O que mais assusta é haver incentivo financeiro do Estado para esse tipo de intervenção. Isso não é saúde mental, mas exploração do trabalho, além de constituir propaganda enganosa, porque não é assim que se trata alguém que abusa de álcool e drogas. Quando o Estado adota um discurso que defende esse tipo de iniciativa e a financia, o recado é que quem não se submete às regras da comunidade não merece cuidado. Isso vira justificativa para, por exemplo, tratar mal pessoas em situação de rua, que são consideradas dependentes químicas, mesmo que não sejam, para negar cuidado em saúde a quem não se submete ao trabalho forçado imposto por essas entidades etc.

A comunidade terapêutica é o manicômio dos nossos tempos. Estão querendo ressuscitar os antigos hospícios, desativar residências terapêuticas, desincentivar a implantação de Caps. Isso tudo é manifestação da ética capitalista do trabalho na saúde mental. O maior pecado do louco é ser pobre. E as religiões têm pregado que a fé é um caminho para tornar-se rico.

5) Para concluir, que desafios e possibilidades você vê, enquanto pesquisadora, para a promoção da justiça social no País e, mais especificamente, nas questões relacionadas ao acolhimento de pessoas em sofrimento mental?

A gente só atinge a justiça social com distribuição de renda. Não teremos isso enquanto não formos capazes de taxar grandes fortunas - e impedir que elas existam - e dar a todos os cidadãos e cidadãs condições realmente dignas de vida. Isso não se resume a um salário mínimo. Falo em acesso a educação, habitação, alimentação saudável, cultura, esporte, saúde pública de qualidade, transporte.

Quando admitirmos que a dignidade e a cidadania não devem advir do trabalho assalariado, mas do fato de sermos gente, alcançaremos a justiça social.

Na saúde mental, a justiça começa pela distribuição de poder entre os profissionais nos serviços de saúde. No âmbito da política pública de saúde mental, temos também que valorizar as práticas baseadas no território e nas características da população atendida. O desafio atual é retomar a valorização da ciência, dos direitos humanos, combater discursos fascistas e afins.

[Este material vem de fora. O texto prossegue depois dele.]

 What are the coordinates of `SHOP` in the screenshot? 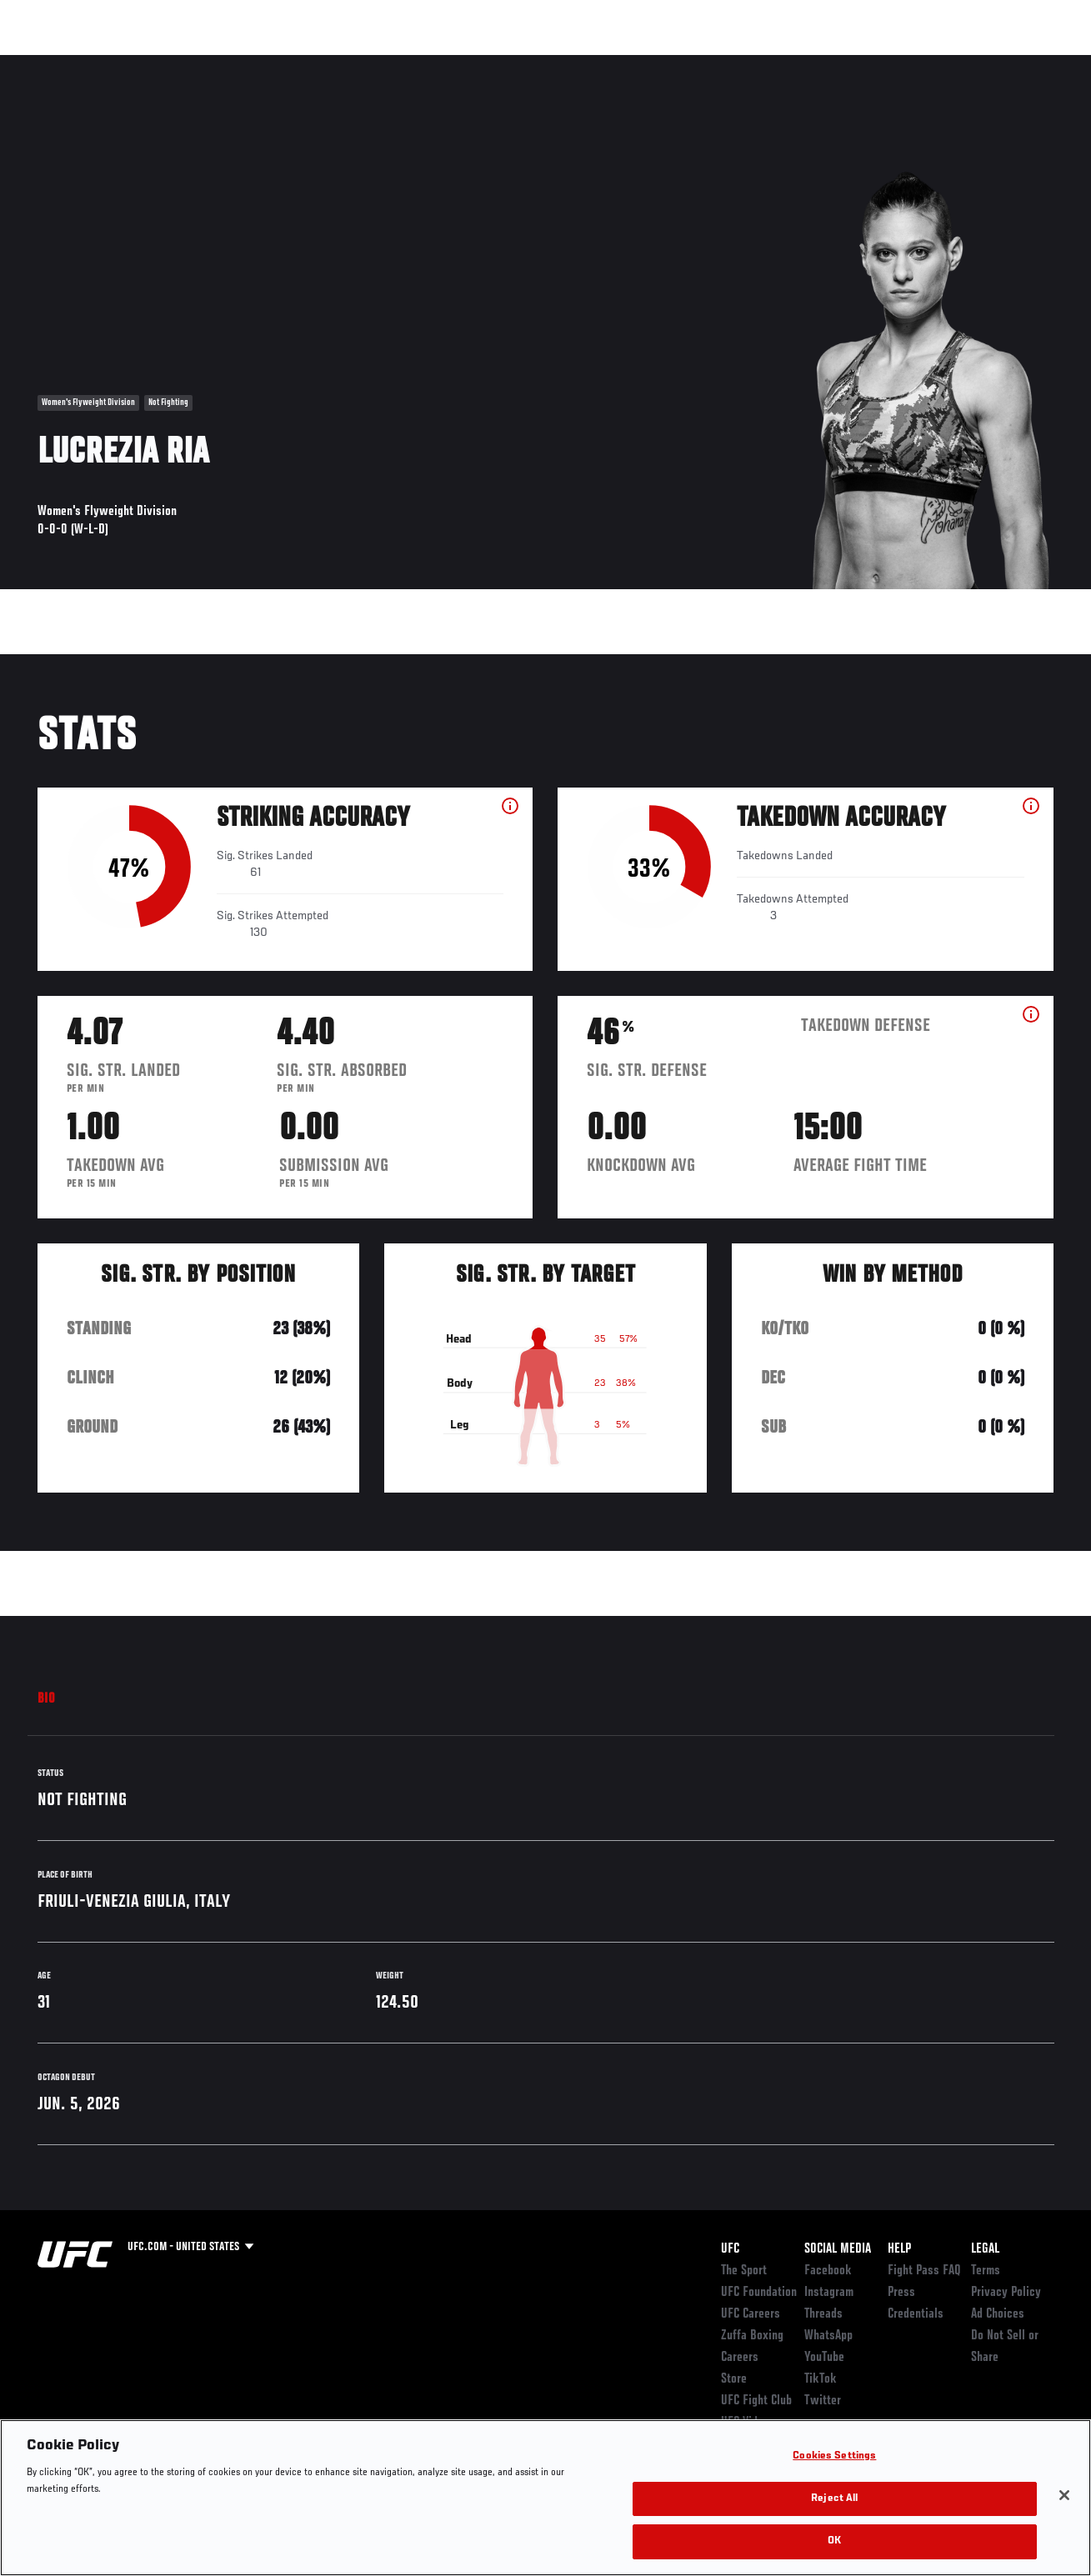 It's located at (991, 63).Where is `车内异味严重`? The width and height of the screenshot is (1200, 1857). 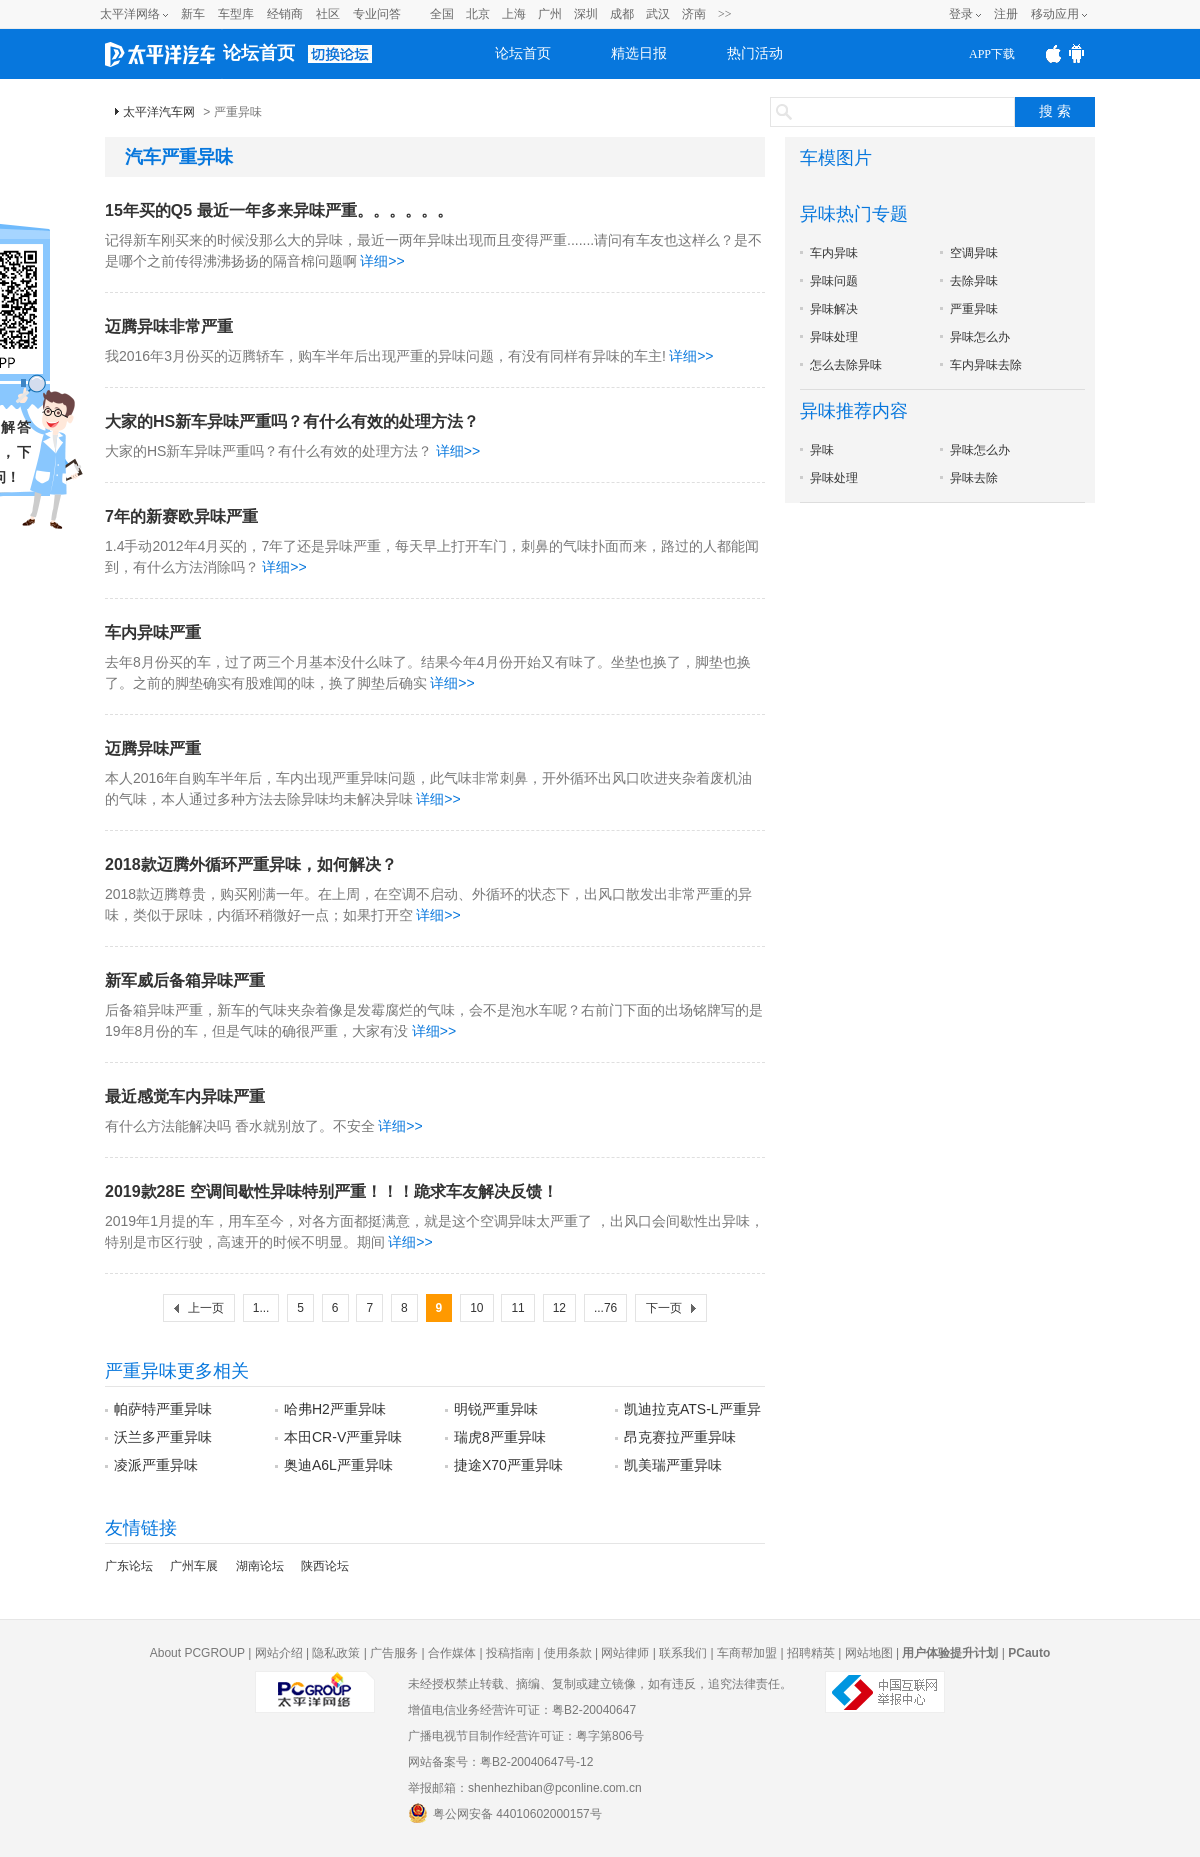
车内异味严重 is located at coordinates (153, 632).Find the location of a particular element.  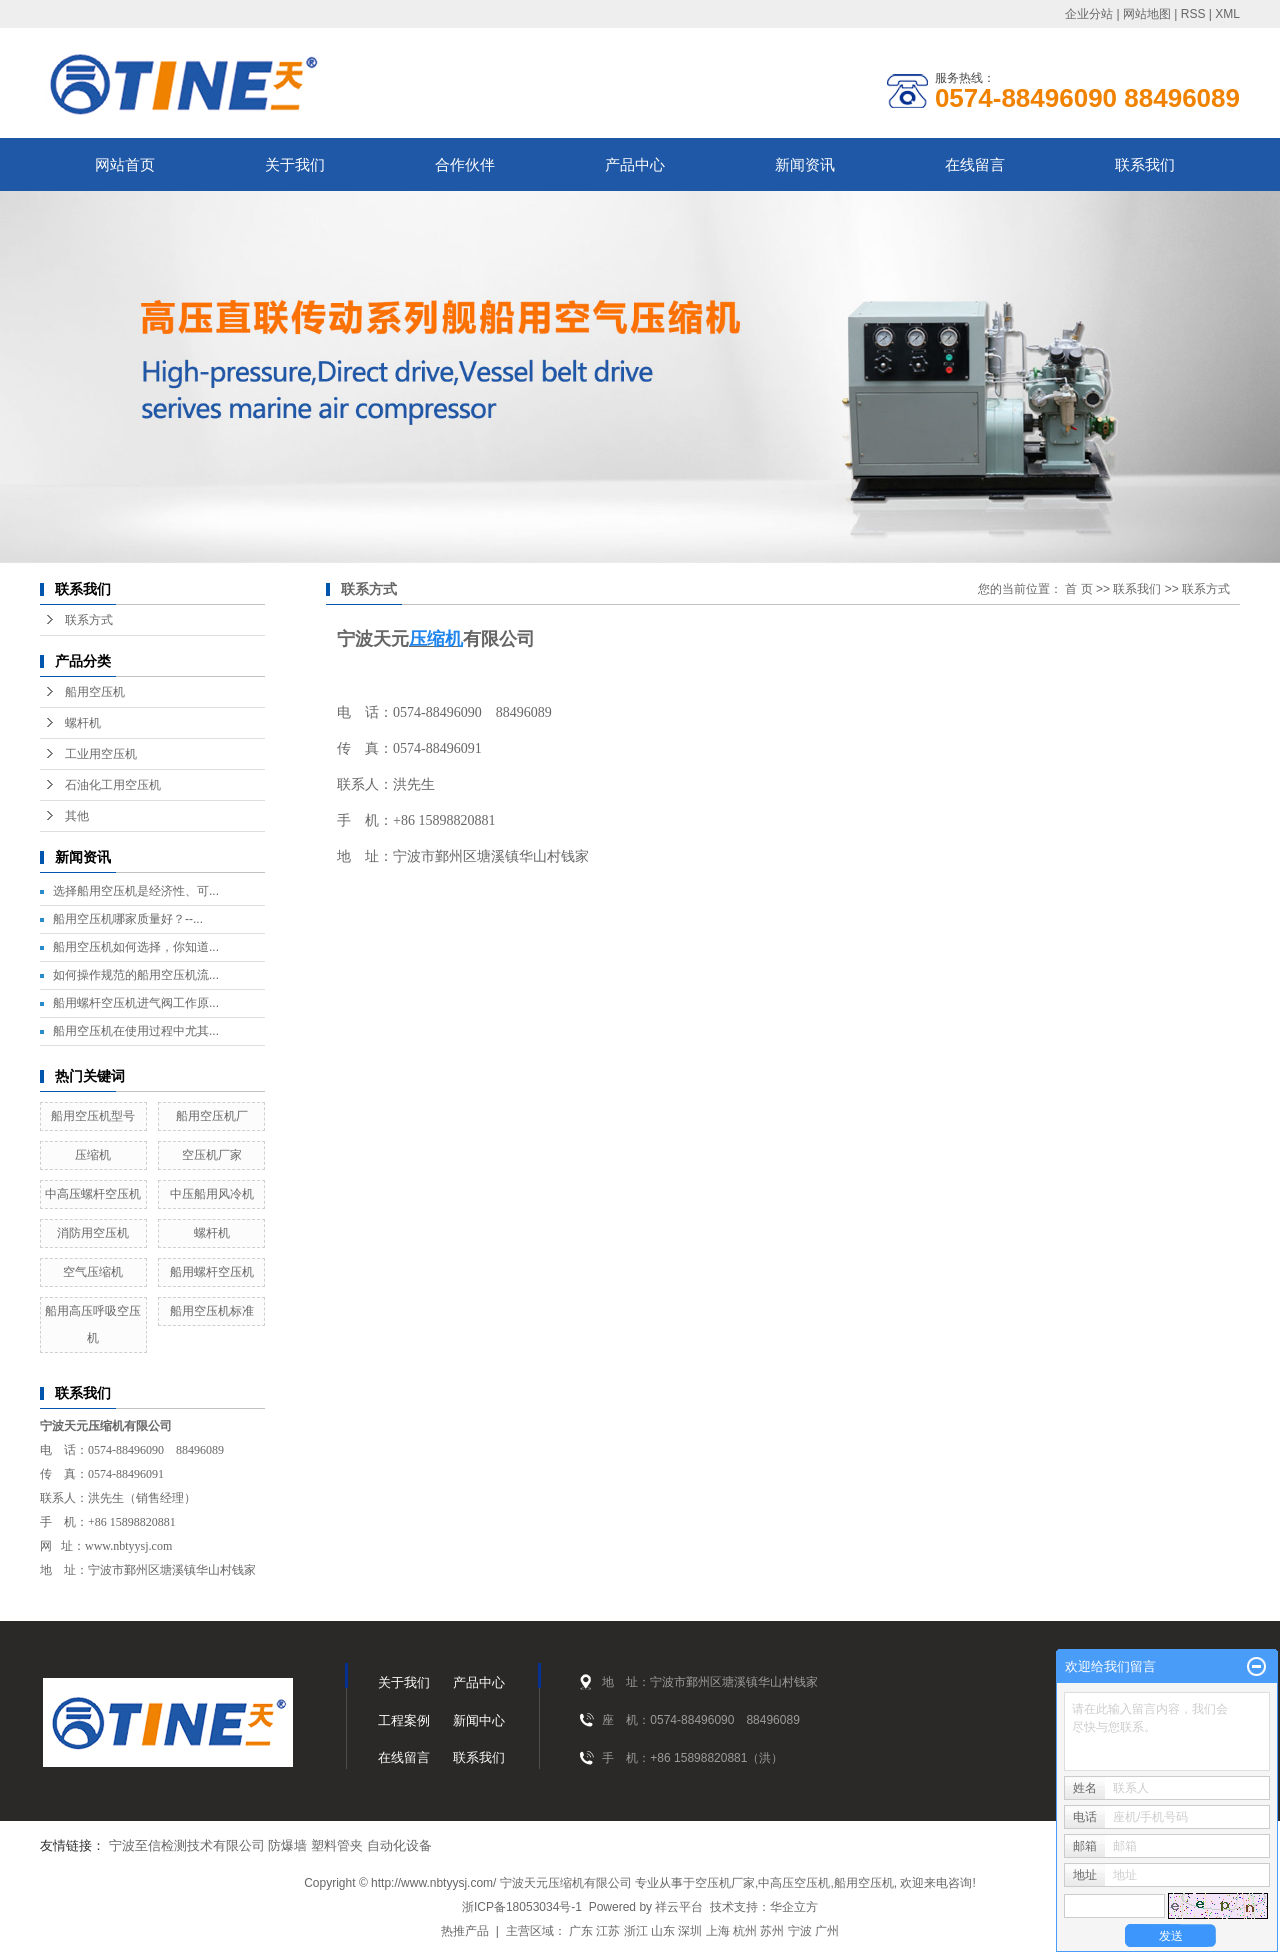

Como possibilidades, vejo o fato de já termos implementado serviços abertos de saúde mental, com os quais a população conta por já conhecer e valorizar. Os sobreviventes dos manicômios são testemunhas de onde se pode chegar com princípios excludentes e a história nos mostra o uso que esses locais já tiveram e o que já se fez com aparelhos de eletrochoque e cirurgias de lobotomia. Portanto, é preciso que os frequentadores e os profissionais de serviços de saúde mental sejam capazes de unir forças contra os desmontes. A manifestação popular é a única forma de impedir perdas nessa área. Espero que possamos contar com os conselhos de categorias profissionais, como o CRP e o CRESS, na defesa do Sistema Único de Saúde (SUS), do Sistema Único de Assistência Social (Suas) e das demais políticas sociais!

#DescreviParaVocê: o texto da entrevista é acompanhado por um card com fundo branco e detalhes em vermelho no qual aparece uma foto da entrevistada, Dra. Jamila Zgiet, uma ilustração de aspas dentro de um balão de diálogo e a marca gráfica do CRP 01/DF.